» What you will do: Beginning at the top of the data below, write out every line exactly until you reach the line with "краплинка сумнівів, то", and include that line.

» Excerpted records:
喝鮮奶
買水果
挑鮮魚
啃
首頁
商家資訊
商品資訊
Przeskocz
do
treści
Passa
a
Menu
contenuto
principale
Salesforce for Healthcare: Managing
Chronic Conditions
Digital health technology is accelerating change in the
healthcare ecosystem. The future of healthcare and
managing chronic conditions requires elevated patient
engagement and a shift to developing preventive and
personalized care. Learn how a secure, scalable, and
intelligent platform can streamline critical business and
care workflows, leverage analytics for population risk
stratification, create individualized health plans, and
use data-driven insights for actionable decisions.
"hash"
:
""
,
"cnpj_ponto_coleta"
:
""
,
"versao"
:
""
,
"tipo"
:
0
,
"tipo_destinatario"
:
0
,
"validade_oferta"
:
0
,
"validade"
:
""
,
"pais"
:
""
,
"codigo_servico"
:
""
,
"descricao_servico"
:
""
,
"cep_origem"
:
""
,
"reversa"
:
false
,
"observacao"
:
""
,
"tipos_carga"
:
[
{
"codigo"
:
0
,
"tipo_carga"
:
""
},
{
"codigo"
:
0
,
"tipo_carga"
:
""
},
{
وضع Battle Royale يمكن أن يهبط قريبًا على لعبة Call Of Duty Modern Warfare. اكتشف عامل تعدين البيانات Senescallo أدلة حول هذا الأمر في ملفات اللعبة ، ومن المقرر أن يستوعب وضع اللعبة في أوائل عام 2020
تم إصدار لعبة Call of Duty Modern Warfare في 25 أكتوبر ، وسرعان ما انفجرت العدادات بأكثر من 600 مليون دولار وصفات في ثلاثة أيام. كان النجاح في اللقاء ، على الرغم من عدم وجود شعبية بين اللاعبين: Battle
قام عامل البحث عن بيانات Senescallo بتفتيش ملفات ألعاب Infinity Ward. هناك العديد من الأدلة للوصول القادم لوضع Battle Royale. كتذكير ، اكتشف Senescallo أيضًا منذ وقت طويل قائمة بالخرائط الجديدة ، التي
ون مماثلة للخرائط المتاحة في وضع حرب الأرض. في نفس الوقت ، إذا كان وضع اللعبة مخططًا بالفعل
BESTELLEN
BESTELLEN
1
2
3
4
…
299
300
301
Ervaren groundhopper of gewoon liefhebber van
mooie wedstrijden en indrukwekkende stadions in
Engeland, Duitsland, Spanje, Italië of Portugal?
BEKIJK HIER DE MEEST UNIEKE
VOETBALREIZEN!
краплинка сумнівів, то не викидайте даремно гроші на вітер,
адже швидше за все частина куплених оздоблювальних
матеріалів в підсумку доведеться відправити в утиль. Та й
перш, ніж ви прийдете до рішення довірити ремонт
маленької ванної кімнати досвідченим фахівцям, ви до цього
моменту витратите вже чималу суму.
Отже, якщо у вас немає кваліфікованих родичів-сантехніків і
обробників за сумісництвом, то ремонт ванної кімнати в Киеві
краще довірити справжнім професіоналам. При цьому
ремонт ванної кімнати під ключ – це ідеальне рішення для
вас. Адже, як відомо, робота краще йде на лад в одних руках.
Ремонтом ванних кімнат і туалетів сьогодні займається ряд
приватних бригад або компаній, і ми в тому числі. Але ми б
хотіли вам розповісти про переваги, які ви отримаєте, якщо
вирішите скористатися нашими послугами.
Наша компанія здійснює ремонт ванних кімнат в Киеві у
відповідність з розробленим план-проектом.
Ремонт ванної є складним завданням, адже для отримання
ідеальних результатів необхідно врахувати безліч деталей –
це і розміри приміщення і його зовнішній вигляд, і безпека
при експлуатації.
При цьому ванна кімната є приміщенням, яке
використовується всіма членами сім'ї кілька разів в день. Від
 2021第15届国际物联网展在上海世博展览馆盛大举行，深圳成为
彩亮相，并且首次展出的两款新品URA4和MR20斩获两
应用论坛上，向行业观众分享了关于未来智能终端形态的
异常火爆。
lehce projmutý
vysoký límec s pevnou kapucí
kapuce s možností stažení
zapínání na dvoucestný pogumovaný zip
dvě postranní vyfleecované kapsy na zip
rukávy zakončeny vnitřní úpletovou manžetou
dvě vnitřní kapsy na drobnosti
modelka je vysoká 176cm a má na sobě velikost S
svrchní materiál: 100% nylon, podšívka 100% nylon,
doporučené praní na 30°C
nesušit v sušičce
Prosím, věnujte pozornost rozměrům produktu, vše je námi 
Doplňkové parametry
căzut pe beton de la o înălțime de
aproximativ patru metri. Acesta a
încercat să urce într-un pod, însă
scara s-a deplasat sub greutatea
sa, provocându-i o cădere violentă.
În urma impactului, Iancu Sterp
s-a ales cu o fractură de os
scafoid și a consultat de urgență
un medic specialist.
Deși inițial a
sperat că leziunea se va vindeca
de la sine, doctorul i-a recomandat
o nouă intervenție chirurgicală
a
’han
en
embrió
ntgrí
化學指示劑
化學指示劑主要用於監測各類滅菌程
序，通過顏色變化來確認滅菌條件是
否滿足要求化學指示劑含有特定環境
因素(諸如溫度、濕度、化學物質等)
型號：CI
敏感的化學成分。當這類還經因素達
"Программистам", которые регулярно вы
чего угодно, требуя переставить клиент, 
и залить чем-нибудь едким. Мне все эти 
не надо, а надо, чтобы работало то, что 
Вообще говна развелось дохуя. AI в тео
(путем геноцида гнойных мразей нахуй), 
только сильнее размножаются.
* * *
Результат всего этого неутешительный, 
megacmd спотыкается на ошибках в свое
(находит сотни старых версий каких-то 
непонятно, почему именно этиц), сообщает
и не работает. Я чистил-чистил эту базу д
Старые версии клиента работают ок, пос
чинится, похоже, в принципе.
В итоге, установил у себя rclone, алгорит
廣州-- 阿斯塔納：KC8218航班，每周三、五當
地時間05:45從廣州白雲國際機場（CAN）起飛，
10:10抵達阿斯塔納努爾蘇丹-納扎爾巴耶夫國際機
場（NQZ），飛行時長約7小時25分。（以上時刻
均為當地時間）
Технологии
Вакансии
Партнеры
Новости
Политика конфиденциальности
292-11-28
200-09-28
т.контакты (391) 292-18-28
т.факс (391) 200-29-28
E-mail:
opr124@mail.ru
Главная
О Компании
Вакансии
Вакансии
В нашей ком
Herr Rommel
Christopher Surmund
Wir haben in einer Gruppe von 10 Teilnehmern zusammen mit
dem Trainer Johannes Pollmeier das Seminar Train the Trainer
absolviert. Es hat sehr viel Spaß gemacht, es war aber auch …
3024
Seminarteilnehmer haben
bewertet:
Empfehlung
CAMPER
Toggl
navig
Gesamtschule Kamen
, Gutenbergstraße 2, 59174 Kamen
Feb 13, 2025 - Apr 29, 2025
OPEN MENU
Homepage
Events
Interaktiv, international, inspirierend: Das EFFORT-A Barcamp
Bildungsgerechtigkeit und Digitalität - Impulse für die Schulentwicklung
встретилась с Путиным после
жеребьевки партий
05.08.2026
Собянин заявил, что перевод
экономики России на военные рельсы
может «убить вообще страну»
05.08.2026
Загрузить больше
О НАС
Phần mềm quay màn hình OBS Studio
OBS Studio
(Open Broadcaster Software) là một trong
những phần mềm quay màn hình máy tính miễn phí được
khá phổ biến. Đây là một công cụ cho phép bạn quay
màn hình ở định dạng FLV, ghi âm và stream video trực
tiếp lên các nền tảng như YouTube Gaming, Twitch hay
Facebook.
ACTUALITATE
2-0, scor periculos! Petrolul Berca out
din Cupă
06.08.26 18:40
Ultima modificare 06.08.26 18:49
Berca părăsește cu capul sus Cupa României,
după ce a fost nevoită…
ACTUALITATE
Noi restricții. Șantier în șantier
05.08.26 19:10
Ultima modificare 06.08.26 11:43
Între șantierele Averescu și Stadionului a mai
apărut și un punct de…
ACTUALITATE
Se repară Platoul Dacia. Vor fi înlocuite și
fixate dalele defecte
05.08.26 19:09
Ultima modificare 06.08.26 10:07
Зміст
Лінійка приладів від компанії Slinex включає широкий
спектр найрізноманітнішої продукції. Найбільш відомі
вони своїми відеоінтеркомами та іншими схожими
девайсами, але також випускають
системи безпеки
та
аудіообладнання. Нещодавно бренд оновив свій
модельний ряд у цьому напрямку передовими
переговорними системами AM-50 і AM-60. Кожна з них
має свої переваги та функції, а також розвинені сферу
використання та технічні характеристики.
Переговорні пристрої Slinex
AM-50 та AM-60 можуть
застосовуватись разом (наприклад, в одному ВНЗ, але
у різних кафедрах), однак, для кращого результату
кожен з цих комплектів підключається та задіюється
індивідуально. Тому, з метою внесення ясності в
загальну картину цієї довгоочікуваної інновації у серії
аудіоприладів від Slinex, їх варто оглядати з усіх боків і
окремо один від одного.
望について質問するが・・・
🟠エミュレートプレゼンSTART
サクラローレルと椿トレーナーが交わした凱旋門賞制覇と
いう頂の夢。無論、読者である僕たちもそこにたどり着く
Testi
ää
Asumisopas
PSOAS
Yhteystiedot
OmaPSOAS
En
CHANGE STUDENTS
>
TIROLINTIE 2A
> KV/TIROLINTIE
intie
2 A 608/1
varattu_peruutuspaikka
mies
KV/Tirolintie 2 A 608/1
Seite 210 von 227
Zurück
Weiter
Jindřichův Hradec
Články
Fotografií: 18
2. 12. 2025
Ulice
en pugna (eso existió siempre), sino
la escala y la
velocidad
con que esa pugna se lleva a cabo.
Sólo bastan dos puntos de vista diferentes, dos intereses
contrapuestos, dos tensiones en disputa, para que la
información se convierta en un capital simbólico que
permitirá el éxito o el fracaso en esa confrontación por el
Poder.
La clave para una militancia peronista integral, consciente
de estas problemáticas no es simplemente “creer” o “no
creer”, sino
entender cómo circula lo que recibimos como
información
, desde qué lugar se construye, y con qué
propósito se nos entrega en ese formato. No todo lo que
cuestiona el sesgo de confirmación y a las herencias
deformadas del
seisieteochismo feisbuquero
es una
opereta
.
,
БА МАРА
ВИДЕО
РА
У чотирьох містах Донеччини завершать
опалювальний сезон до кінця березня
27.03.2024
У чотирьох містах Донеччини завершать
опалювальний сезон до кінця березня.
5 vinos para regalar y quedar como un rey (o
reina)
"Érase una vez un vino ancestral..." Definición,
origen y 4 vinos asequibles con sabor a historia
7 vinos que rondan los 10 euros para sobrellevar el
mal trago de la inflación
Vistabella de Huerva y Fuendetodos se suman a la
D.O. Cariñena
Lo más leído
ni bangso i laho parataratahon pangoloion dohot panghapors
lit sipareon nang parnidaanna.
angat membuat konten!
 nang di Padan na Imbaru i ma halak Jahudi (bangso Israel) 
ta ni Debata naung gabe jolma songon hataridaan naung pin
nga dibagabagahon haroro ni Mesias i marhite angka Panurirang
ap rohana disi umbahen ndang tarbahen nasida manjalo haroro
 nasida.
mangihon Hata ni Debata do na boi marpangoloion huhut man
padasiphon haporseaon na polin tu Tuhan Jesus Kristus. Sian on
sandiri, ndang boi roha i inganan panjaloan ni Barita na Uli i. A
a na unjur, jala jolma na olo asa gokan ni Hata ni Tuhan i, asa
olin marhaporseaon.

» Exercise answer:
喝鮮奶
買水果
挑鮮魚
啃
首頁
商家資訊
商品資訊
Przeskocz
do
treści
Passa
a
Menu
contenuto
principale
Salesforce for Healthcare: Managing
Chronic Conditions
Digital health technology is accelerating change in the
healthcare ecosystem. The future of healthcare and
managing chronic conditions requires elevated patient
engagement and a shift to developing preventive and
personalized care. Learn how a secure, scalable, and
intelligent platform can streamline critical business and
care workflows, leverage analytics for population risk
stratification, create individualized health plans, and
use data-driven insights for actionable decisions.
"hash"
:
""
,
"cnpj_ponto_coleta"
:
""
,
"versao"
:
""
,
"tipo"
:
0
,
"tipo_destinatario"
:
0
,
"validade_oferta"
:
0
,
"validade"
:
""
,
"pais"
:
""
,
"codigo_servico"
:
""
,
"descricao_servico"
:
""
,
"cep_origem"
:
""
,
"reversa"
:
false
,
"observacao"
:
""
,
"tipos_carga"
:
[
{
"codigo"
:
0
,
"tipo_carga"
:
""
},
{
"codigo"
:
0
,
"tipo_carga"
:
""
},
{
وضع Battle Royale يمكن أن يهبط قريبًا على لعبة Call Of Duty Modern Warfare. اكتشف عامل تعدين البيانات Senescallo أدلة حول هذا الأمر في ملفات اللعبة ، ومن المقرر أن يستوعب وضع اللعبة في أوائل عام 2020
تم إصدار لعبة Call of Duty Modern Warfare في 25 أكتوبر ، وسرعان ما انفجرت العدادات بأكثر من 600 مليون دولار وصفات في ثلاثة أيام. كان النجاح في اللقاء ، على الرغم من عدم وجود شعبية بين اللاعبين: Battle
قام عامل البحث عن بيانات Senescallo بتفتيش ملفات ألعاب Infinity Ward. هناك العديد من الأدلة للوصول القادم لوضع Battle Royale. كتذكير ، اكتشف Senescallo أيضًا منذ وقت طويل قائمة بالخرائط الجديدة ، التي
ون مماثلة للخرائط المتاحة في وضع حرب الأرض. في نفس الوقت ، إذا كان وضع اللعبة مخططًا بالفعل
BESTELLEN
BESTELLEN
1
2
3
4
…
299
300
301
Ervaren groundhopper of gewoon liefhebber van
mooie wedstrijden en indrukwekkende stadions in
Engeland, Duitsland, Spanje, Italië of Portugal?
BEKIJK HIER DE MEEST UNIEKE
VOETBALREIZEN!
краплинка сумнівів, то не викидайте даремно гроші на вітер,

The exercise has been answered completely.